**Task directions**
Without including pictures, set down every record exactly as it stands.

(Listed records begins)

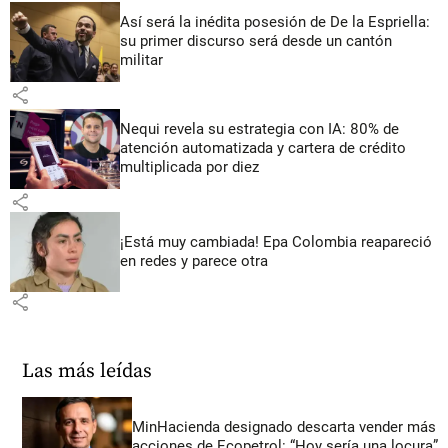
Así será la inédita posesión de De la Espriella:
su primer discurso será desde un cantón
militar
share
Nequi revela su estrategia con IA: 80% de
atención automatizada y cartera de crédito
multiplicada por diez
share
¡Está muy cambiada! Epa Colombia reapareció
en redes y parece otra
share
Las más leídas
MinHacienda designado descarta vender más
acciones de Ecopetrol: “Hoy sería una locura”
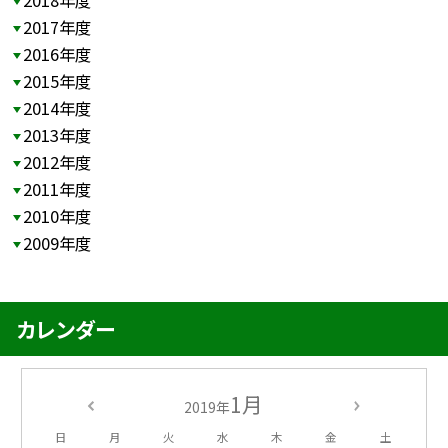
2018年度
2017年度
2016年度
2015年度
2014年度
2013年度
2012年度
2011年度
2010年度
2009年度
カレンダー
1月
2019年
日
月
火
水
木
金
土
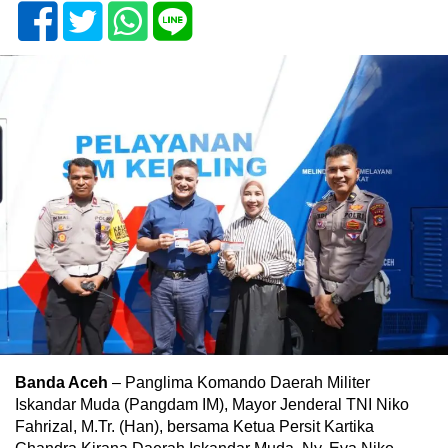
Banda Aceh
– Panglima Komando Daerah Militer
Iskandar Muda (Pangdam IM), Mayor Jenderal TNI Niko
Fahrizal, M.Tr. (Han), bersama Ketua Persit Kartika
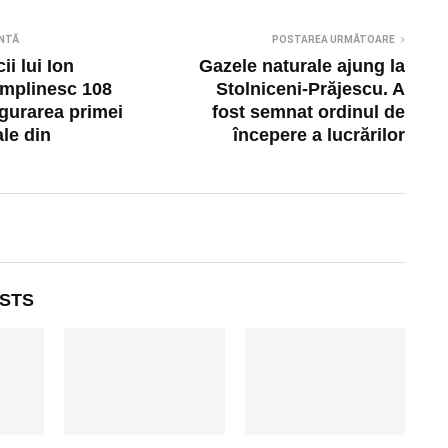
NTĂ
POSTAREA URMĂTOARE
ii lui Ion
Gazele naturale ajung la
împlinesc 108
Stolniceni-Prăjescu. A
ugurarea primei
fost semnat ordinul de
le din
începere a lucrărilor
STS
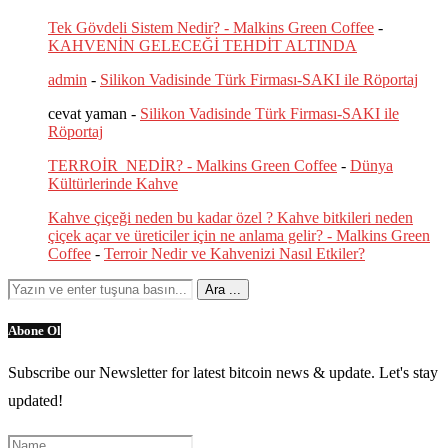
Tek Gövdeli Sistem Nedir? - Malkins Green Coffee
-
KAHVENİN GELECEĞİ TEHDİT ALTINDA
admin
-
Silikon Vadisinde Türk Firması-SAKI ile Röportaj
cevat yaman
-
Silikon Vadisinde Türk Firması-SAKI ile
Röportaj
TERROİR NEDİR? - Malkins Green Coffee
-
Dünya
Kültürlerinde Kahve
Kahve çiçeği neden bu kadar özel ? Kahve bitkileri neden
çiçek açar ve üreticiler için ne anlama gelir? - Malkins Green
Coffee
-
Terroir Nedir ve Kahvenizi Nasıl Etkiler?
Abone Ol
Subscribe our Newsletter for latest bitcoin news & update. Let's stay
updated!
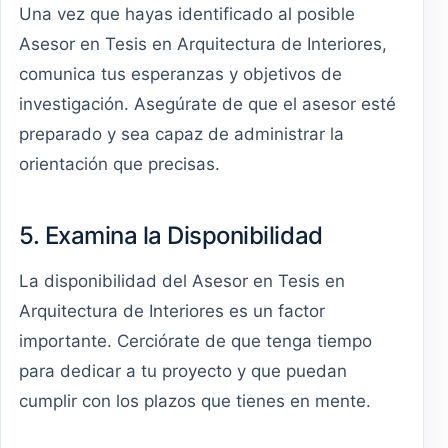
Una vez que hayas identificado al posible
Asesor en Tesis en Arquitectura de Interiores,
comunica tus esperanzas y objetivos de
investigación. Asegúrate de que el asesor esté
preparado y sea capaz de administrar la
orientación que precisas.
5. Examina la Disponibilidad
La disponibilidad del Asesor en Tesis en
Arquitectura de Interiores es un factor
importante. Cerciórate de que tenga tiempo
para dedicar a tu proyecto y que puedan
cumplir con los plazos que tienes en mente.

(Listed records ends)

**Solution for this exercise**
Así será la inédita posesión de De la Espriella:
su primer discurso será desde un cantón
militar
share
Nequi revela su estrategia con IA: 80% de
atención automatizada y cartera de crédito
multiplicada por diez
share
¡Está muy cambiada! Epa Colombia reapareció
en redes y parece otra
share
Las más leídas
MinHacienda designado descarta vender más
acciones de Ecopetrol: “Hoy sería una locura”
2018年度
2017年度
2016年度
2015年度
2014年度
2013年度
2012年度
2011年度
2010年度
2009年度
カレンダー
1月
2019年
日
月
火
水
木
金
土
Banda Aceh
– Panglima Komando Daerah Militer
Iskandar Muda (Pangdam IM), Mayor Jenderal TNI Niko
Fahrizal, M.Tr. (Han), bersama Ketua Persit Kartika
NTĂ
POSTAREA URMĂTOARE
ii lui Ion
Gazele naturale ajung la
împlinesc 108
Stolniceni-Prăjescu. A
ugurarea primei
fost semnat ordinul de
le din
începere a lucrărilor
STS
Tek Gövdeli Sistem Nedir? - Malkins Green Coffee
-
KAHVENİN GELECEĞİ TEHDİT ALTINDA
admin
-
Silikon Vadisinde Türk Firması-SAKI ile Röportaj
cevat yaman
-
Silikon Vadisinde Türk Firması-SAKI ile
Röportaj
TERROİR NEDİR? - Malkins Green Coffee
-
Dünya
Kültürlerinde Kahve
Kahve çiçeği neden bu kadar özel ? Kahve bitkileri neden
çiçek açar ve üreticiler için ne anlama gelir? - Malkins Green
Coffee
-
Terroir Nedir ve Kahvenizi Nasıl Etkiler?
Abone Ol
Subscribe our Newsletter for latest bitcoin news & update. Let's stay
updated!
Una vez que hayas identificado al posible
Asesor en Tesis en Arquitectura de Interiores,
comunica tus esperanzas y objetivos de
investigación. Asegúrate de que el asesor esté
preparado y sea capaz de administrar la
orientación que precisas.
5. Examina la Disponibilidad
La disponibilidad del Asesor en Tesis en
Arquitectura de Interiores es un factor
importante. Cerciórate de que tenga tiempo
para dedicar a tu proyecto y que puedan
cumplir con los plazos que tienes en mente.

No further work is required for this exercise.